== Provided entries ==
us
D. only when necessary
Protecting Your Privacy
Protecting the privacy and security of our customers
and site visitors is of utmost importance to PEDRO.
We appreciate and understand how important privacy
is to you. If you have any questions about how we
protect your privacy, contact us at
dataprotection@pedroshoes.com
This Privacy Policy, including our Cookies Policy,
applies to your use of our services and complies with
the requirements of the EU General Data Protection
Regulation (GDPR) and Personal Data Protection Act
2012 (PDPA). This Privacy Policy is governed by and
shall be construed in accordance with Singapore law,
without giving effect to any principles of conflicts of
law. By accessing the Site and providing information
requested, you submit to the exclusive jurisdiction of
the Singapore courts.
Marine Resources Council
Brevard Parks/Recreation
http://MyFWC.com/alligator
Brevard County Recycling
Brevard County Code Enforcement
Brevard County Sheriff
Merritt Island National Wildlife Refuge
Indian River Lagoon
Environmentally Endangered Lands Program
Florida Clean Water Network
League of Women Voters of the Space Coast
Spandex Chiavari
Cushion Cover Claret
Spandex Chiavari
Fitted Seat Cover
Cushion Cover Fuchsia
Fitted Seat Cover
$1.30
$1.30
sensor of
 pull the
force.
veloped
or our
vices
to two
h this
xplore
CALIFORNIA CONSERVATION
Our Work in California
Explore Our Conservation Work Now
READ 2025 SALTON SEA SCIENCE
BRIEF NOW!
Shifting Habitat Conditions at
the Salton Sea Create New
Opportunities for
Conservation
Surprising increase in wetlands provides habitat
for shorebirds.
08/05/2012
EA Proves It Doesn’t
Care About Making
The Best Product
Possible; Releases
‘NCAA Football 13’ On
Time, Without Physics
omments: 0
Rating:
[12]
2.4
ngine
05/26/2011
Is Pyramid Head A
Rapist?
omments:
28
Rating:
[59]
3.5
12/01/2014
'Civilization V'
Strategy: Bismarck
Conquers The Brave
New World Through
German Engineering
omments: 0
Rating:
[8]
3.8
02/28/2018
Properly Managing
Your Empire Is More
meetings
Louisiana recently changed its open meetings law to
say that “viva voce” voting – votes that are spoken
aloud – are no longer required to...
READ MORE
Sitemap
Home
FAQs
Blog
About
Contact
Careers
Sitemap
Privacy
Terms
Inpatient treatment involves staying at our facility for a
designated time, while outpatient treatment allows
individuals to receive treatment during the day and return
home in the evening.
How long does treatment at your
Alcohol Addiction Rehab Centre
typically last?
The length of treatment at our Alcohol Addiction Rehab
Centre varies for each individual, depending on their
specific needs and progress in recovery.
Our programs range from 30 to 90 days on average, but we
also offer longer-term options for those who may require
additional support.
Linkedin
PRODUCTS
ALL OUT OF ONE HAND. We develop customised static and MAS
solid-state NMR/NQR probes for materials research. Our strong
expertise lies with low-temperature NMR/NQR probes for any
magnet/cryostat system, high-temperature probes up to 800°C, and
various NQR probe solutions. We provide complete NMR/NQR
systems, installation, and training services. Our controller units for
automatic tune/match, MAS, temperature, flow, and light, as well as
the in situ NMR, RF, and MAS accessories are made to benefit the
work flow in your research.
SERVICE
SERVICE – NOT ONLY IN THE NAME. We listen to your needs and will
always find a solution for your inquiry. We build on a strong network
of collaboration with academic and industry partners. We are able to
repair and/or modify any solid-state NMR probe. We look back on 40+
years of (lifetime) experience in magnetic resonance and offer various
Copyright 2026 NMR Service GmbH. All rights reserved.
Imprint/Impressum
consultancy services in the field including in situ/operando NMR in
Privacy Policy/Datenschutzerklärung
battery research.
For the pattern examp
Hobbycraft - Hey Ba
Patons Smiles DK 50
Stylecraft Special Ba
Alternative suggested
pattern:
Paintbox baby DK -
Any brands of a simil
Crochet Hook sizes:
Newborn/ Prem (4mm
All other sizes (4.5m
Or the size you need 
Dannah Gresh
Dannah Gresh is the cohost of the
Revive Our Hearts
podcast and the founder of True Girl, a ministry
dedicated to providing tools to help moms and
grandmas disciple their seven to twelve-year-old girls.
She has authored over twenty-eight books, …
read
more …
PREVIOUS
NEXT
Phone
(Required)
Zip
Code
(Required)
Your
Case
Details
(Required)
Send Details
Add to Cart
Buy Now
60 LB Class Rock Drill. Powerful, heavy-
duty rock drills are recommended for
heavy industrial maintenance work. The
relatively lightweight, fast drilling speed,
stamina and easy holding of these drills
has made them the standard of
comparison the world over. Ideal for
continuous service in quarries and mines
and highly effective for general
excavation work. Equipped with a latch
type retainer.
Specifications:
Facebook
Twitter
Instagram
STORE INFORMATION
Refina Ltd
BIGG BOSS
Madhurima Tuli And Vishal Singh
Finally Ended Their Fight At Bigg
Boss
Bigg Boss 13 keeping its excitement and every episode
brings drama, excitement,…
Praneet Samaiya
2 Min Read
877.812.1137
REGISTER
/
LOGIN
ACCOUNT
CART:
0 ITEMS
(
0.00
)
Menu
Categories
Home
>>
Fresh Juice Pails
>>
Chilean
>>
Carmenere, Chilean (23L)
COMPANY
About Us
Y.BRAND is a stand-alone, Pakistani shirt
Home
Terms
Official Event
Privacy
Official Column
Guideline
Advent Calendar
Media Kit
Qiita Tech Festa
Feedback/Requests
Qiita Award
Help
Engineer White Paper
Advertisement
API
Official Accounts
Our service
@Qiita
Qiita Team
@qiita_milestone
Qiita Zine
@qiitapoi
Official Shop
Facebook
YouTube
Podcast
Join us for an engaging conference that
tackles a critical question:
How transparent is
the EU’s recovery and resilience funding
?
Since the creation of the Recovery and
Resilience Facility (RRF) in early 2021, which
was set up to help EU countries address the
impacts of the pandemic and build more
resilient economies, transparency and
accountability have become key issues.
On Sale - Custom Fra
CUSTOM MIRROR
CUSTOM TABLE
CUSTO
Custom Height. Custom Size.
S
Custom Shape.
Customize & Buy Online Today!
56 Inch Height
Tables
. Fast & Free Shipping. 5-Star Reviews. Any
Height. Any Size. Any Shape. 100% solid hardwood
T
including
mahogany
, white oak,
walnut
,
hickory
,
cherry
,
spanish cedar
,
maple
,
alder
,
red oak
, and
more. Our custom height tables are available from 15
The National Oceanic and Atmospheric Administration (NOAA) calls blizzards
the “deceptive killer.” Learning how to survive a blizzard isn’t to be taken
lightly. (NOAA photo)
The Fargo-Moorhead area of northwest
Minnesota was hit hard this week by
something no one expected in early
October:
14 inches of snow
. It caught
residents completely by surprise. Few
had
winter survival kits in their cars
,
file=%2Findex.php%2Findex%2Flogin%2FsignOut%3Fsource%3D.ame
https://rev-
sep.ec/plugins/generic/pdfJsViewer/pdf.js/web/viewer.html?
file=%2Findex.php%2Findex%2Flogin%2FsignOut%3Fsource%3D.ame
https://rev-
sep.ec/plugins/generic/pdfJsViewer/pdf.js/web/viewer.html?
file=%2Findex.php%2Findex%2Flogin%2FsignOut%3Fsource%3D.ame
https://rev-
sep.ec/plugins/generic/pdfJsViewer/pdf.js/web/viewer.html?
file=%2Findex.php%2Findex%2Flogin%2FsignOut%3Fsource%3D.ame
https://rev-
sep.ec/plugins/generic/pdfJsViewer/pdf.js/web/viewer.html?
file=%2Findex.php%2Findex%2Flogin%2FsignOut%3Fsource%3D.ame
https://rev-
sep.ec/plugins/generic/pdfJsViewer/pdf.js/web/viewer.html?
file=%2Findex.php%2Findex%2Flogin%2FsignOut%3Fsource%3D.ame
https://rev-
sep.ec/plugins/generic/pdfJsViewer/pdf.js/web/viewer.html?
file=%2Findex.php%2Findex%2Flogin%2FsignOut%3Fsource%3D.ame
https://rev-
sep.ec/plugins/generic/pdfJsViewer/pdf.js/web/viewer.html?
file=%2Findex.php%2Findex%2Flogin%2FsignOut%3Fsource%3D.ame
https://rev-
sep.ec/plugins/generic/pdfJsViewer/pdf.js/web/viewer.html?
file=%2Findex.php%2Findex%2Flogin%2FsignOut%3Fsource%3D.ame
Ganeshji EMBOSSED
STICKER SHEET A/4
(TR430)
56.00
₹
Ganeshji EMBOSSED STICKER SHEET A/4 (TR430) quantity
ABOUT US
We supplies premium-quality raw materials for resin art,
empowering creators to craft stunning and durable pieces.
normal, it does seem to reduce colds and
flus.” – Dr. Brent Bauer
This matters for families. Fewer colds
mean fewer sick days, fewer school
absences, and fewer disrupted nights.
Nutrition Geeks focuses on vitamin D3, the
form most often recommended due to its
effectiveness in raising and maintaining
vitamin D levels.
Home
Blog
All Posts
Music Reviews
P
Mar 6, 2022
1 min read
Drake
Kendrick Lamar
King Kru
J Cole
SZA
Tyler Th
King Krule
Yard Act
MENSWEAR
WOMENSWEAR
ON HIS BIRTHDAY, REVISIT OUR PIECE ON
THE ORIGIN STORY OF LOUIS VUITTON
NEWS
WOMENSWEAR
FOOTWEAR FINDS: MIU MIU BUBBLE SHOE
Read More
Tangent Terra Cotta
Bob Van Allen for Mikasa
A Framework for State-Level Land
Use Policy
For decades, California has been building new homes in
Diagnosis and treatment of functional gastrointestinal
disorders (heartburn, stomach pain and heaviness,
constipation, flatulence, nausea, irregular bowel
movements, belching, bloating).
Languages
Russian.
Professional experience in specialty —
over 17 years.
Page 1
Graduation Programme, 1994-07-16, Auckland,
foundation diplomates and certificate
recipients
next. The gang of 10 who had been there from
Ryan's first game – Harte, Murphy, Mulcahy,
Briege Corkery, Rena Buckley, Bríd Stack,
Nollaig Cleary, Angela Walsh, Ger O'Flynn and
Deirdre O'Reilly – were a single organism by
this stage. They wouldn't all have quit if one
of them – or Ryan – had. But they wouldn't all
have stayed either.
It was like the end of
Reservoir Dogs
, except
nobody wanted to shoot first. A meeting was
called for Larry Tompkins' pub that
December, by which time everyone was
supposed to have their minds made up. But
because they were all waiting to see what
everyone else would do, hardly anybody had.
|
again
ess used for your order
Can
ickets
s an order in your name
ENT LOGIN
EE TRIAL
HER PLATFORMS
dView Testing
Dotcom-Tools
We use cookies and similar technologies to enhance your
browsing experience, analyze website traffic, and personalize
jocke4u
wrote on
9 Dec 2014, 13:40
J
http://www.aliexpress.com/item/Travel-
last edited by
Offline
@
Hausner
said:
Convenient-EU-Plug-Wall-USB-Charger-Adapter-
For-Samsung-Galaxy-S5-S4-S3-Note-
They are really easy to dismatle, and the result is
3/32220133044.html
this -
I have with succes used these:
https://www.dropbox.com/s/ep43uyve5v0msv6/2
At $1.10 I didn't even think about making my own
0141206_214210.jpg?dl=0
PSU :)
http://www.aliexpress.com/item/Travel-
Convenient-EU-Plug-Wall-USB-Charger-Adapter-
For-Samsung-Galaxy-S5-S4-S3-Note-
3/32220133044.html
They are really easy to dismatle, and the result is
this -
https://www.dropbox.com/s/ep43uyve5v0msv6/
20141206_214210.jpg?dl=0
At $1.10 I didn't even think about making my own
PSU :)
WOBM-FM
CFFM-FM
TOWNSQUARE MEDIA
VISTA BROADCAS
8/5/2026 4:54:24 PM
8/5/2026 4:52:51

== Work instructions ==
In the answer, the lines from the first line of the data above through the line containing "Properly Managing" must appear exactly as written, with nothing else.

== Reply ==
us
D. only when necessary
Protecting Your Privacy
Protecting the privacy and security of our customers
and site visitors is of utmost importance to PEDRO.
We appreciate and understand how important privacy
is to you. If you have any questions about how we
protect your privacy, contact us at
dataprotection@pedroshoes.com
This Privacy Policy, including our Cookies Policy,
applies to your use of our services and complies with
the requirements of the EU General Data Protection
Regulation (GDPR) and Personal Data Protection Act
2012 (PDPA). This Privacy Policy is governed by and
shall be construed in accordance with Singapore law,
without giving effect to any principles of conflicts of
law. By accessing the Site and providing information
requested, you submit to the exclusive jurisdiction of
the Singapore courts.
Marine Resources Council
Brevard Parks/Recreation
http://MyFWC.com/alligator
Brevard County Recycling
Brevard County Code Enforcement
Brevard County Sheriff
Merritt Island National Wildlife Refuge
Indian River Lagoon
Environmentally Endangered Lands Program
Florida Clean Water Network
League of Women Voters of the Space Coast
Spandex Chiavari
Cushion Cover Claret
Spandex Chiavari
Fitted Seat Cover
Cushion Cover Fuchsia
Fitted Seat Cover
$1.30
$1.30
sensor of
 pull the
force.
veloped
or our
vices
to two
h this
xplore
CALIFORNIA CONSERVATION
Our Work in California
Explore Our Conservation Work Now
READ 2025 SALTON SEA SCIENCE
BRIEF NOW!
Shifting Habitat Conditions at
the Salton Sea Create New
Opportunities for
Conservation
Surprising increase in wetlands provides habitat
for shorebirds.
08/05/2012
EA Proves It Doesn’t
Care About Making
The Best Product
Possible; Releases
‘NCAA Football 13’ On
Time, Without Physics
omments: 0
Rating:
[12]
2.4
ngine
05/26/2011
Is Pyramid Head A
Rapist?
omments:
28
Rating:
[59]
3.5
12/01/2014
'Civilization V'
Strategy: Bismarck
Conquers The Brave
New World Through
German Engineering
omments: 0
Rating:
[8]
3.8
02/28/2018
Properly Managing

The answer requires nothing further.